Salió pacíficamente del local, sin que nadie le siguiera, y encaminó de nuevo sus pasos a la agencia inmobiliaria. Si lo que le había comunicado por teléfono Ander Gajate a la anciana era cierto, de nuevo tendría allí alguna pista, aunque no sabía a ciencia cierta cuál. Cuando entró por la puerta aún se encontraba allí la joven que le había atendido. A Vázquez no se le escapó que su llegaba había desencadenado síntomas de evidente nerviosismo en la empleada, que antes de ser interpelada se puso a hablar desordenadamente. La extrañeza de Emilio Vázquez se disipó cuando recordó que en su visita anterior se había hecho pasar por policía.

– Lo siento, señor comisario -aunque no se había hablado para nada del rango policial de su visitante la joven optó prudentemente por concederle uno elevado-, yo no sabía nada, me dijeron que era una broma, el alquiler del piso está totalmente en regla, si quiere le puedo proporcionar copia de todo.

Premisa básica en el trabajo policial era que cuando un testigo pensaba que el policía lo sabía todo, éste debía afirmar que sí, que lo sabía todo, pero que preferiría oír la historia completa de manos de su interlocutor, para cotejar versiones.

La joven empleada sacó un periódico de debajo del mostrador y enseñándole una fotografía, volvió a hablar con Vázquez.

– Cuando esta mañana hablé con usted no sabía lo que había ocurrido, palabra, si no se lo hubiera contado todo de pe a pa, aunque bueno, no hay mucho que contar, no vaya usted a pensar cosas raras. Fue ella la que me alquiló el piso, pero me dijo que si venía un policía preguntando por la pareja de la fotografía que usted me mostró, le indicara que eran ellos quienes habían alquilado el piso.
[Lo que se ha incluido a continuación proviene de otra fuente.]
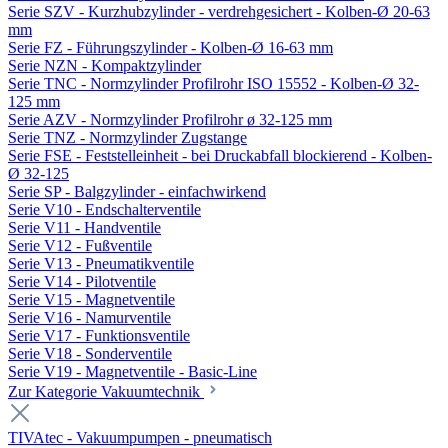
Serie SZV - Kurzhubzylinder - verdrehgesichert - Kolben-Ø 20-63
mm
Serie FZ - Führungszylinder - Kolben-Ø 16-63 mm
Serie NZN - Kompaktzylinder
Serie TNC - Normzylinder Profilrohr ISO 15552 - Kolben-Ø 32-
125 mm
Serie AZV - Normzylinder Profilrohr ø 32-125 mm
Serie TNZ - Normzylinder Zugstange
Serie FSE - Feststelleinheit - bei Druckabfall blockierend - Kolben-
Ø 32-125
Serie SP - Balgzylinder - einfachwirkend
Serie V10 - Endschalterventile
Serie V11 - Handventile
Serie V12 - Fußventile
Serie V13 - Pneumatikventile
Serie V14 - Pilotventile
Serie V15 - Magnetventile
Serie V16 - Namurventile
Serie V17 - Funktionsventile
Serie V18 - Sonderventile
Serie V19 - Magnetventile - Basic-Line
Zur Kategorie Vakuumtechnik
TIVAtec - Vakuumpumpen - pneumatisch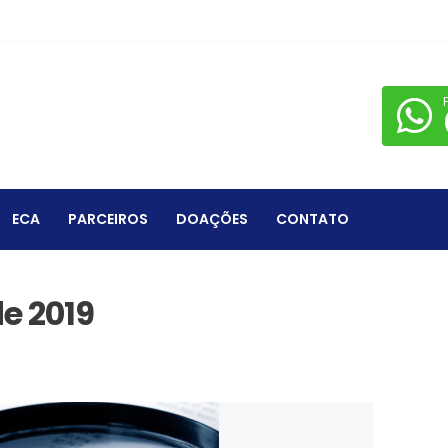
ECA
PARCEIROS
DOAÇÕES
CONTATO
e 2019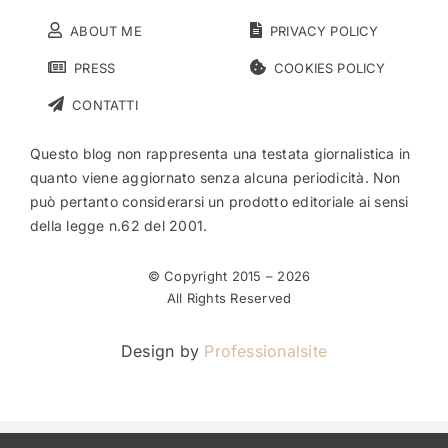
ABOUT ME
PRIVACY POLICY
PRESS
COOKIES POLICY
CONTATTI
Questo blog non rappresenta una testata giornalistica in
quanto viene aggiornato senza alcuna periodicità. Non
può pertanto considerarsi un prodotto editoriale ai sensi
della legge n.62 del 2001.
© Copyright 2015 –
2026
All Rights Reserved
Design by
Professionalsite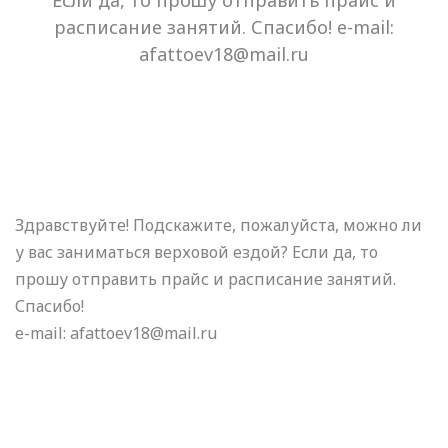
Если да, то прошу отправить прайс и
расписание занятий. Спасибо! e-mail:
afattoev18@mail.ru
Здравствуйте! Подскажите, пожалуйста, можно ли
у вас заниматься верховой ездой? Если да, то
прошу отправить прайс и расписание занятий.
Спасибо!
e-mail: afattoev18@mail.ru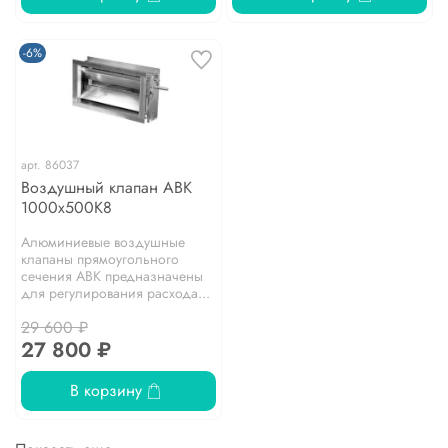
-6%
арт.
86037
Воздушный клапан АВК
1000х500К8
Алюминиевые воздушные
клапаны прямоугольного
сечения АВК предназначены
для регулирования расхода...
29 600 ₽
27 800 ₽
В корзину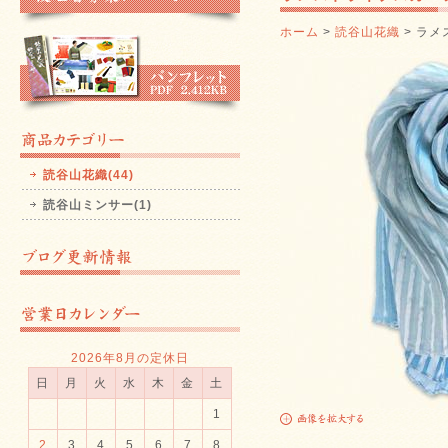
ホーム
>
読谷山花織
> ラ
読谷山花織(44)
読谷山ミンサー(1)
2026年8月の定休日
日
月
火
水
木
金
土
1
2
3
4
5
6
7
8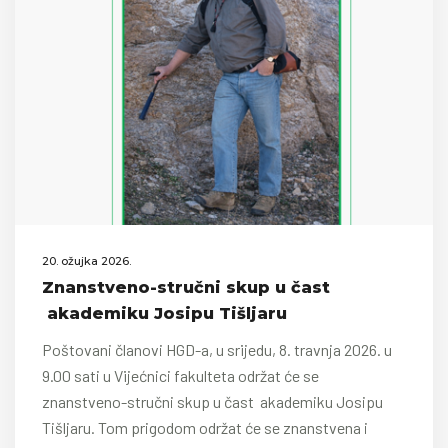
20. ožujka 2026.
Znanstveno-stručni skup u čast
akademiku Josipu Tišljaru
Poštovani članovi HGD-a, u srijedu, 8. travnja 2026. u
9.00 sati u Vijećnici fakulteta održat će se
znanstveno-stručni skup u čast akademiku Josipu
Tišljaru. Tom prigodom održat će se znanstvena i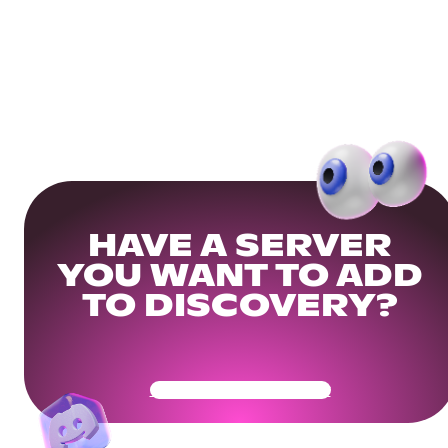
HAVE A SERVER
YOU WANT TO ADD
TO DISCOVERY?
Get Your Community Ready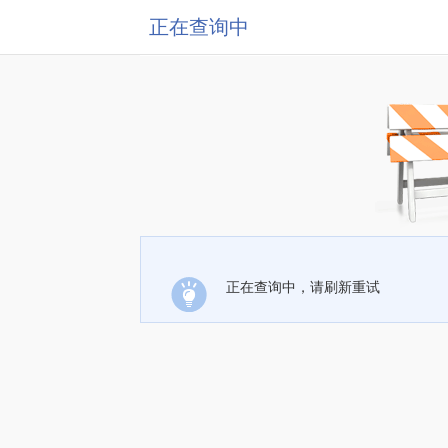
正在查询中
正在查询中，请刷新重试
Me aseguró que no había nada extraño en ello, que era todo legal y se trataba de una broma, ya que era un asunto personal, no de la policía. Además, el jefe de la agencia me dijo que la señora era una buena cliente y muy conocida además en la alta sociedad de Bilbao, así que no puse ninguna pega y lo hice, pero claro, yo no sabía lo que iba a suceder, aunque no creo que tenga nada que ver conmigo ni con la agencia -dijo esto último más en el tono de quien espera que le quiten un peso de encima que de quien se siente seguro de lo que afirma.
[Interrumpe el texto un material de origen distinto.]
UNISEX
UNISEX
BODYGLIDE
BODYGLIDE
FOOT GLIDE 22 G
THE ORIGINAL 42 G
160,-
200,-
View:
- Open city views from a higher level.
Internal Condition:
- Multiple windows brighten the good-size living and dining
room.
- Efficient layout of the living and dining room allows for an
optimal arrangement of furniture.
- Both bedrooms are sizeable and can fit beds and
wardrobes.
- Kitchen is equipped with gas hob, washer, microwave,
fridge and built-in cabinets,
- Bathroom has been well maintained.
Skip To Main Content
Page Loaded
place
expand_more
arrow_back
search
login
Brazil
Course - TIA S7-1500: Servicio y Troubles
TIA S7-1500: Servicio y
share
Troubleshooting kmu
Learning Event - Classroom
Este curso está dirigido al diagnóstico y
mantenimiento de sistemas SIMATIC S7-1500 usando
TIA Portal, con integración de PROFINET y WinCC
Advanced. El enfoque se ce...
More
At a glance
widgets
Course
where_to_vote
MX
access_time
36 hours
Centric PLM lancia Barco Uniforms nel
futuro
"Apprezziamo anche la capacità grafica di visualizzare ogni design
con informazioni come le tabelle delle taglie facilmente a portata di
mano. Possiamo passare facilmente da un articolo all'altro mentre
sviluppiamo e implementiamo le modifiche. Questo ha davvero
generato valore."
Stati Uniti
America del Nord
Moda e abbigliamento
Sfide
Mientras escuchaba las palabras de la joven Vázquez le había arrebatado el periódico de las manos. Tanto en portada como en páginas interiores el asesinato de Irene Vidal había merecido los honores de ser considerada la noticia más importante del día y diversas fotografías de la difunta jalonaban a profusión el reportaje. Estaba claro que había una conexión, una relación más íntima de lo que pensaba entre Irene Vidal y sus dos perseguidos, aunque no conseguía entender el motivo. Si, como sospechaba, todo el asunto se sustentaba en una venganza, ¿qué pintaba en él Irene Vidal? Y su asesinato, ¿tenía alguna relación con el padre Gajate y su amiga? Deseó fervientemente que no y rezó implorando a Dios por ellos pero cada día era más policía y sabía que ése no era un hecho normal. Había un nexo claro, no sabía si fuerte o débil, entre la desaparición del padre Gajate y la muerte de Irene Vidal y, le gustara o no, tenía que investigarlo pero debía, así mismo, obrar con prudencia. Si el comisario Ansúrez y el inspector Rojas habían confiado en él, proporcionándole datos sobre el padre Gajate y su compañera, y le habían hecho partícipe de lo ocurrido con Irene Vidal, él tenía que corresponderles. Por eso lo primero que hizo cuando salió de la agencia fue telefonear al inspector encargado del caso.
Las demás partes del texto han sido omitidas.